SEPTEMBER 24TH - NOVEMBER 5TH
The ostensible subject of Indischer Ozean 6 by Philip Maltman, the painting that greets you as you enter our Berwick Street space, is the Indian Ocean. Clockwise from the top, in gestural brown and green strokes, you can make out the bottom of the African and Asian continents and a corner of Australia. Painted in white and grey in the centre of the canvas is Antarctica. Paradoxically, the ocean itself seems to be missing.
In other words, Maltman’s map is inaccurate. So is It’s Not Like Years Ago, Amy Dury’s painting of three figures stepping down from a porch into a garden. Originally a freeze-frame of an archived home video, the artist has reduced the image to a collection of simple forms that threaten to give way to total abstraction at any moment.
In both works, and all of the other paintings on show, the artists act as unreliable mediators between their subjects and the viewer. The objects that they paint are obscured by their materials, memory and imagination. Some details are mysteriously missing and others added from nowhere. I suppose this is disappointing news for those visitors who expect to learn more about the geography of the world and human anatomy from the exhibition.
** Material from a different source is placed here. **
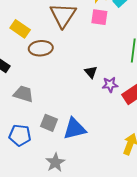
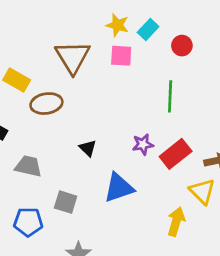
black triangle: (91, 72) -> (88, 148), moved
blue triangle: (75, 129) -> (119, 188), moved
But it is exciting news for those who want to see some examples of the creative possibilities of painting as a practice not answerable to the true nature of the external world, but to each artist’s internal and private impression of it.
OCTOBER 7TH - NOVEMBER 13TH
Looking at Dury and Maltman’s paintings is a relatively simple way into thinking about art’s distorting relationship with its subjects. At least on the face of it, their paintings intimate real and tangible things. Derek Boshier’s world - both in what he chooses to represent and the way he chooses to do so - is more chaotic and complex.
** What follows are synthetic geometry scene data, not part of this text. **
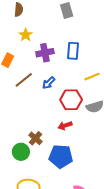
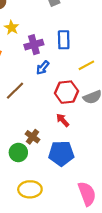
brown line: (24, 80) -> (15, 91), moved
blue arrow: (49, 83) -> (43, 68), moved
red arrow: (65, 126) -> (63, 120), turned 72

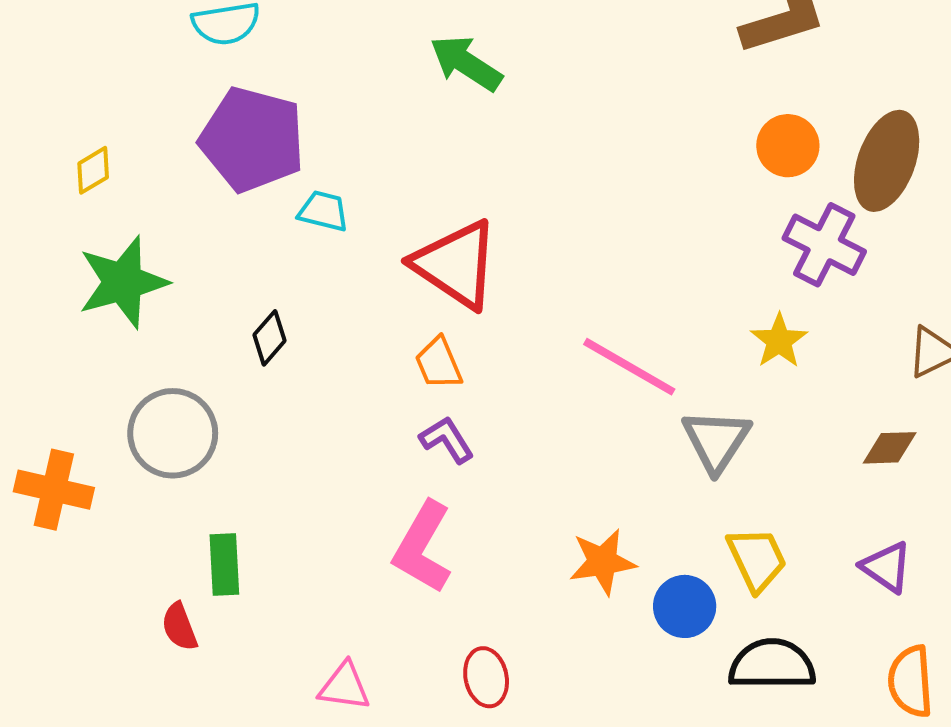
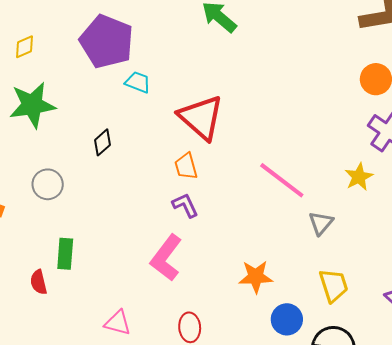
gray circle: (173, 433) -> (48, 184), size x0.7
gray triangle: (716, 441) -> (321, 223), size x0.7
blue circle: (685, 606) -> (287, 319), moved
The Identi-Kit Man, one of his most famous paintings, shows a man confined to the shape of a jigsaw piece, his right arm turning into a red-and-white striped slug of toothpaste. The artist explains that the work represents ”the amorphous “us”” - the group identity that we assume as participants in capitalism.
In this exhibition, his eighth with Gazelli Art House, Boshier’s primary subjects are Greek mythology and South Korean mainstream entertainment. From these starting points, the artist goes on quite a journey: the show’s press release mentions the demise of power structures, deception, mystery, cultural appropriation and - a favourite of Boshier’s - consumerism. His way of representing these themes involves a number of motifs that he has used for many years, such as the Special K logo, and the figure of a falling man.
Although much more convoluted, the relationship of representation between subject and artist is still there: there is ultimately a group of real-world things and a group of paintings. I won’t try to understand the process by which Bosher translates the former into the latter but, at its core, the undertaking is the same: an artist showing the viewer their own unique and personal version of their subjects.
OCTOBER 2ND - NOVEMBER 6TH
Unlike Boshier, who borrows from Greek mythology, contemporary popular culture and everything in between, Holly Stevenson is an artist concerned with two very specific subjects: Sigmund Freud’s favourite ashtray and the last cigar he smoked. These seem like fairly innocuous things, and they both actually existed - in fact, you can still see the ashtray today on display at the Freud Museum in Hampstead. But in this exhibition, we see new versions of them - rendered through Stevenson’s own ideas surrounding them. As part of her psychoanalytical practice they become female and male forms, metaphors for gendered dominance and oppression.
In one of the sculptures on show a group of anthropomorphic moss green cigars crowd a matching ashtray, long tongues sticking out of their pink gargoyle-like faces. Others are more abstract; vaguely phallic and yonic shapes sit atop fleshy, colourful bases. As the artist explained in an interview with Open Space Contemporary, “through these two forms [the cigar and the ashtray], I developed my own alphabet with which to work and through my reading of psychoanalysis.”
This exhibition prompts a question that is ever-present in both contemporary art and psychoanalysis: “but what is it really”? I don’t think that Stevenson is interested in ashtrays and cigars. They are her way into a conversation about sex, gender, trauma, desire, childhood and so many other things. And within the space, we as viewers can become part of this conversation - we just have to read between the lines.